Arriving at the ranch, Shane parked in the gravel area between the house and barn and headed for the two-story log cabin.
He discovered a white envelope tacked to the wooden front door.
Cormac, he thought. Cormac had put the notice in writing.
Shane removed the envelope, unlocked the door and stepped inside to read the paper. He’d been right. Thirty-day notice. In writing.
For a moment Shane didn’t know what to think. He’d been expecting this for awhile but, now that it had come, he was numb.
These past nine months hadn’t been easy or comfortable. But what had he hoped? That living in his parents’ house would heal something inside of him? That sleeping in his brother’s bed would knit that gaping hole in his heart?
Irritated and frustrated, he walked through the house, flipping switches until the entire downstairs blazed with light. But it wasn’t enough. The house seemed to be listening, waiting for something, and Shane synced his phone with his Bluetooth speakers, filling the house with Aerosmith, upping the volume until the glass figurines in the dining room’s china cabinet rattled. Nothing like a good, old 1973 classic to wake the house up. And the ghosts…if they were sleeping.
Did ghosts sleep?
Sing for the laughter…
Shane had been born in 1982—at least that was what his grandmother claimed—but he loved seventies rock, not the disco stuff sweeping Europe and the US, but rock with all its genres…punk, glam, hard, progressive, art, heavy metal. But, by far, hard rock was his favorite and his iPod had been filled with Deep Purple, Led Zeppelin, Queen, Black Sabbath, AC/DC, Kiss, Aerosmith, Van Halen, and more.
Whenever there was friction in one of the homes, the music was always blared.
The ultra-conservative far right folks would warn that he was going to hell, and complain to the agency that Shane was always listening to satanic music.
Shane would just put on headphones and turn the volume louder.

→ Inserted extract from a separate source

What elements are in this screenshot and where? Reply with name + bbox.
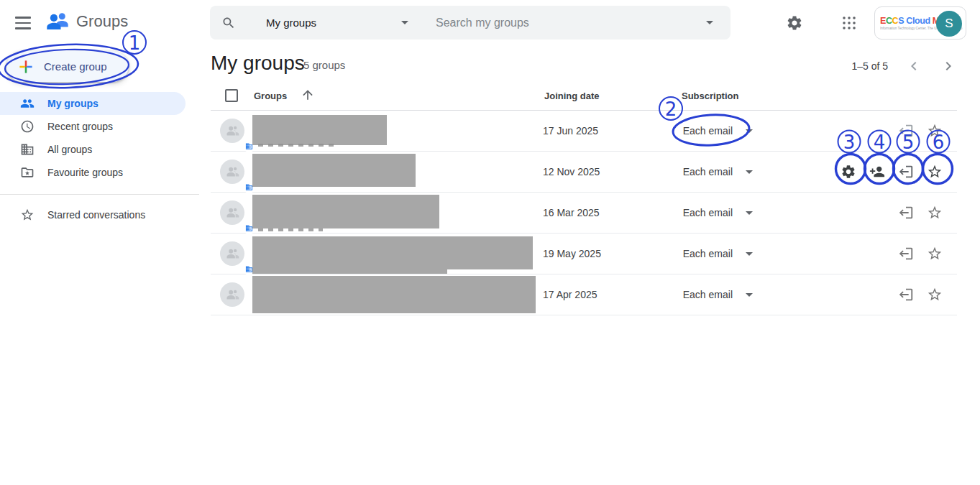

Knowing no one was within ten miles of the cabin, Shane turned the speakers all the way up now, the music blasting through the house.
Sing for the tears…
He drummed his hand against his thigh as he walked from room to room, circling the downstairs, kitchen to hall, hall through the dining room, dining room to the entry, past the stairs and into the living room.
Standing in the living room, he faced the neat built-in bookcases that framed the lower half of the fireplace. The shelves held maybe a dozen books total, one of them an old dictionary, and the other, an even older Bible.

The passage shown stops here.